The query engine is giant project and I cannot cover all of it here. I would recommend you to check out the code which is linked throughout this article.

What

Create a system to get data from the device tree. It needs to get data about extensions, groups, and devices (including their entities and components).

Common queries:

Continuously watch the average brightness of lights in the kitchen
Turn off all lights in living room

Types of Queries:

One-Shot: Evaluate once
Observer: Persistent/continuous

Goals

The overarching goal of the query engine is to be fast and simple. We are not creating a SQL database.

Filters and operations have a few goals:

QOL: Create filters that are nice to have and useful for many use cases
Make observers powerful. This is important because:
1. If filters are not powerful, you would have to constantly be unregistering and registering new observers when new devices/entities/components are added
2. We don’t want users to have to constantly filter observer updates

Why Make It Fast

Obviously no Wi-Fi light can respond to commands at 1MHz. Furthermore, the bulk of the latency for setting and getting status updates from Wi-Fi devices is IO-bound. So, why make it fast? Wouldn’t 1ms be reasonable?

To address this problem you really need to understand that Igloo is centered around the device tree. If you want to do just about anything in Igloo, it involves the device tree, and by extension, the query engine. Making the query engine faster, makes everything faster. It makes scripts execute faster, the UI snappier, and can actually reduce resource utilage.

A super important point of this too, is that I am trying to reach 1 million queries per second on my desktop computer (i9-10900k, 10G networking, 4GHz RAM) in my (currently simple) smart home. When I go to put this on a Raspberry Pi 3, it will be substantially slower.

The Model

The query model lives inside igloo interface, a shared crate. It allows for 5 targets of queries: Extension, Group, Device, Entity, and Component.

The most important type of query, and what we’ll focus on, is the component query.

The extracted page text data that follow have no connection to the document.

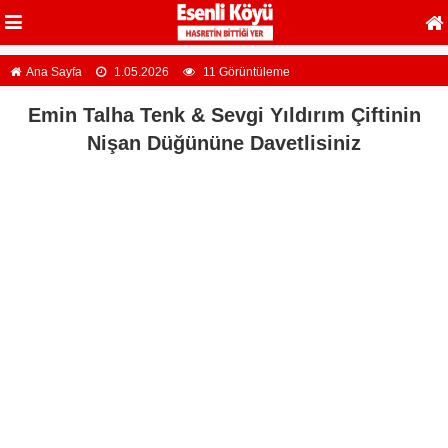
Ana Sayfa
1.05.2026
11 Görüntüleme
Emin Talha Tenk & Sevgi Yıldırım Çiftinin
Nişan Düğününe Davetlisiniz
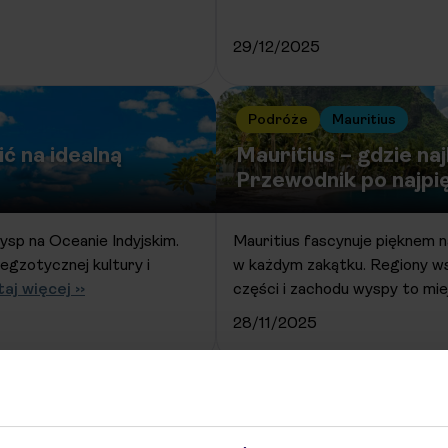
29/12/2025
Podróże
Mauritius
ić na idealną
Mauritius – gdzie na
Przewodnik po najpi
ysp na Oceanie Indyjskim.
Mauritius fascynuje pięknem 
egzotycznej kultury i
w każdym zakątku. Regiony w
aj więcej ››
części i zachodu wyspy to mie
28/11/2025
Starsze wpisy »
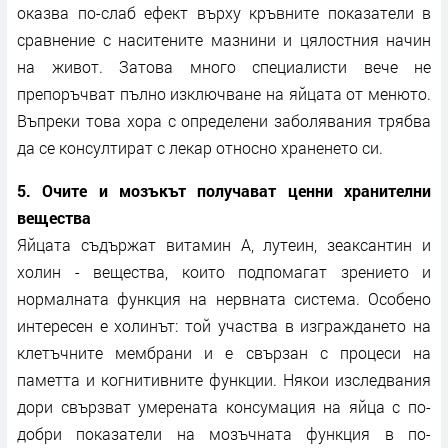
оказва по-слаб ефект върху кръвните показатели в
сравнение с наситените мазнини и цялостния начин
на живот. Затова много специалисти вече не
препоръчват пълно изключване на яйцата от менюто.
Въпреки това хора с определени заболявания трябва
да се консултират с лекар относно храненето си.
5. Очите и мозъкът получават ценни хранителни
вещества
Яйцата съдържат витамин А, лутеин, зеаксантин и
холин - вещества, които подпомагат зрението и
нормалната функция на нервната система. Особено
интересен е холинът: той участва в изграждането на
клетъчните мембрани и е свързан с процеси на
паметта и когнитивните функции. Някои изследвания
дори свързват умерената консумация на яйца с по-
добри показатели на мозъчната функция в по-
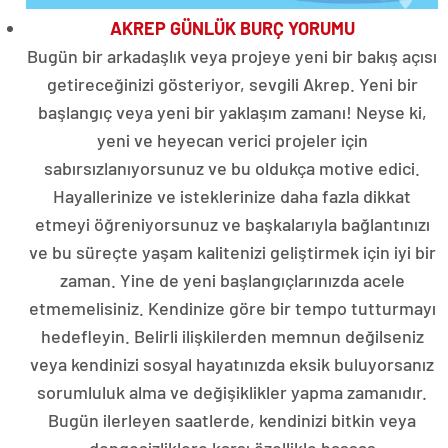
AKREP GÜNLÜK BURÇ YORUMU
Bugün bir arkadaşlık veya projeye yeni bir bakış açısı
getireceğinizi gösteriyor, sevgili Akrep. Yeni bir
başlangıç ​​veya yeni bir yaklaşım zamanı! Neyse ki,
yeni ve heyecan verici projeler için
sabırsızlanıyorsunuz ve bu oldukça motive edici.
Hayallerinize ve isteklerinize daha fazla dikkat
etmeyi öğreniyorsunuz ve başkalarıyla bağlantınızı
ve bu süreçte yaşam kalitenizi geliştirmek için iyi bir
zaman. Yine de yeni başlangıçlarınızda acele
etmemelisiniz. Kendinize göre bir tempo tutturmayı
hedefleyin. Belirli ilişkilerden memnun değilseniz
veya kendinizi sosyal hayatınızda eksik buluyorsanız
sorumluluk alma ve değişiklikler yapma zamanıdır.
Bugün ilerleyen saatlerde, kendinizi bitkin veya
dengesizliklere karşı özellikle hassas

Component queries are very powerful, allowing for the following actions:

Get value (one-shot)
Set: sets value of existing component on entity
Put: put a component onto an entity OR set existing value
Apply: modify value of existing component (ex. multiply by 2)
Count: counts number of components that matched filters
Observe value: same as get value

Component queries can have 2 main types of filters:

Device Filter: by ID, device’s owning extension, group, entity count, last update
Entity Filter: by ID, what other components it has, values of other components it has, last_update

Finally, component queries can have a post/aggregation operation (mean, min, etc.)

Optimizing Queries

In initial versions, the query optimizer had a strong role. Now that the query model is very strict and structured, it doesn’t need to be very complex. It handles deduplication, reordering queries to evaluate cheap operations first, and flattening.

Evaluating One-Shot Queries

To avoid making this article unnecessarily long, I will walk through only how one-shot get value aggregated component queries work (ex. get average value of lights in the kitchen).

We need to:

iterate over devices that match the filters
iterate over their entities that match the filters
pull out the value of the component we are looking for
apply aggregation to all values we collected

Optimizing One-Shot Queries

Query Engine Source

Reducing Search Set

The biggest optimization is to do everything we possibly can to not have to scan every single entity in ever single device. This will always be slow.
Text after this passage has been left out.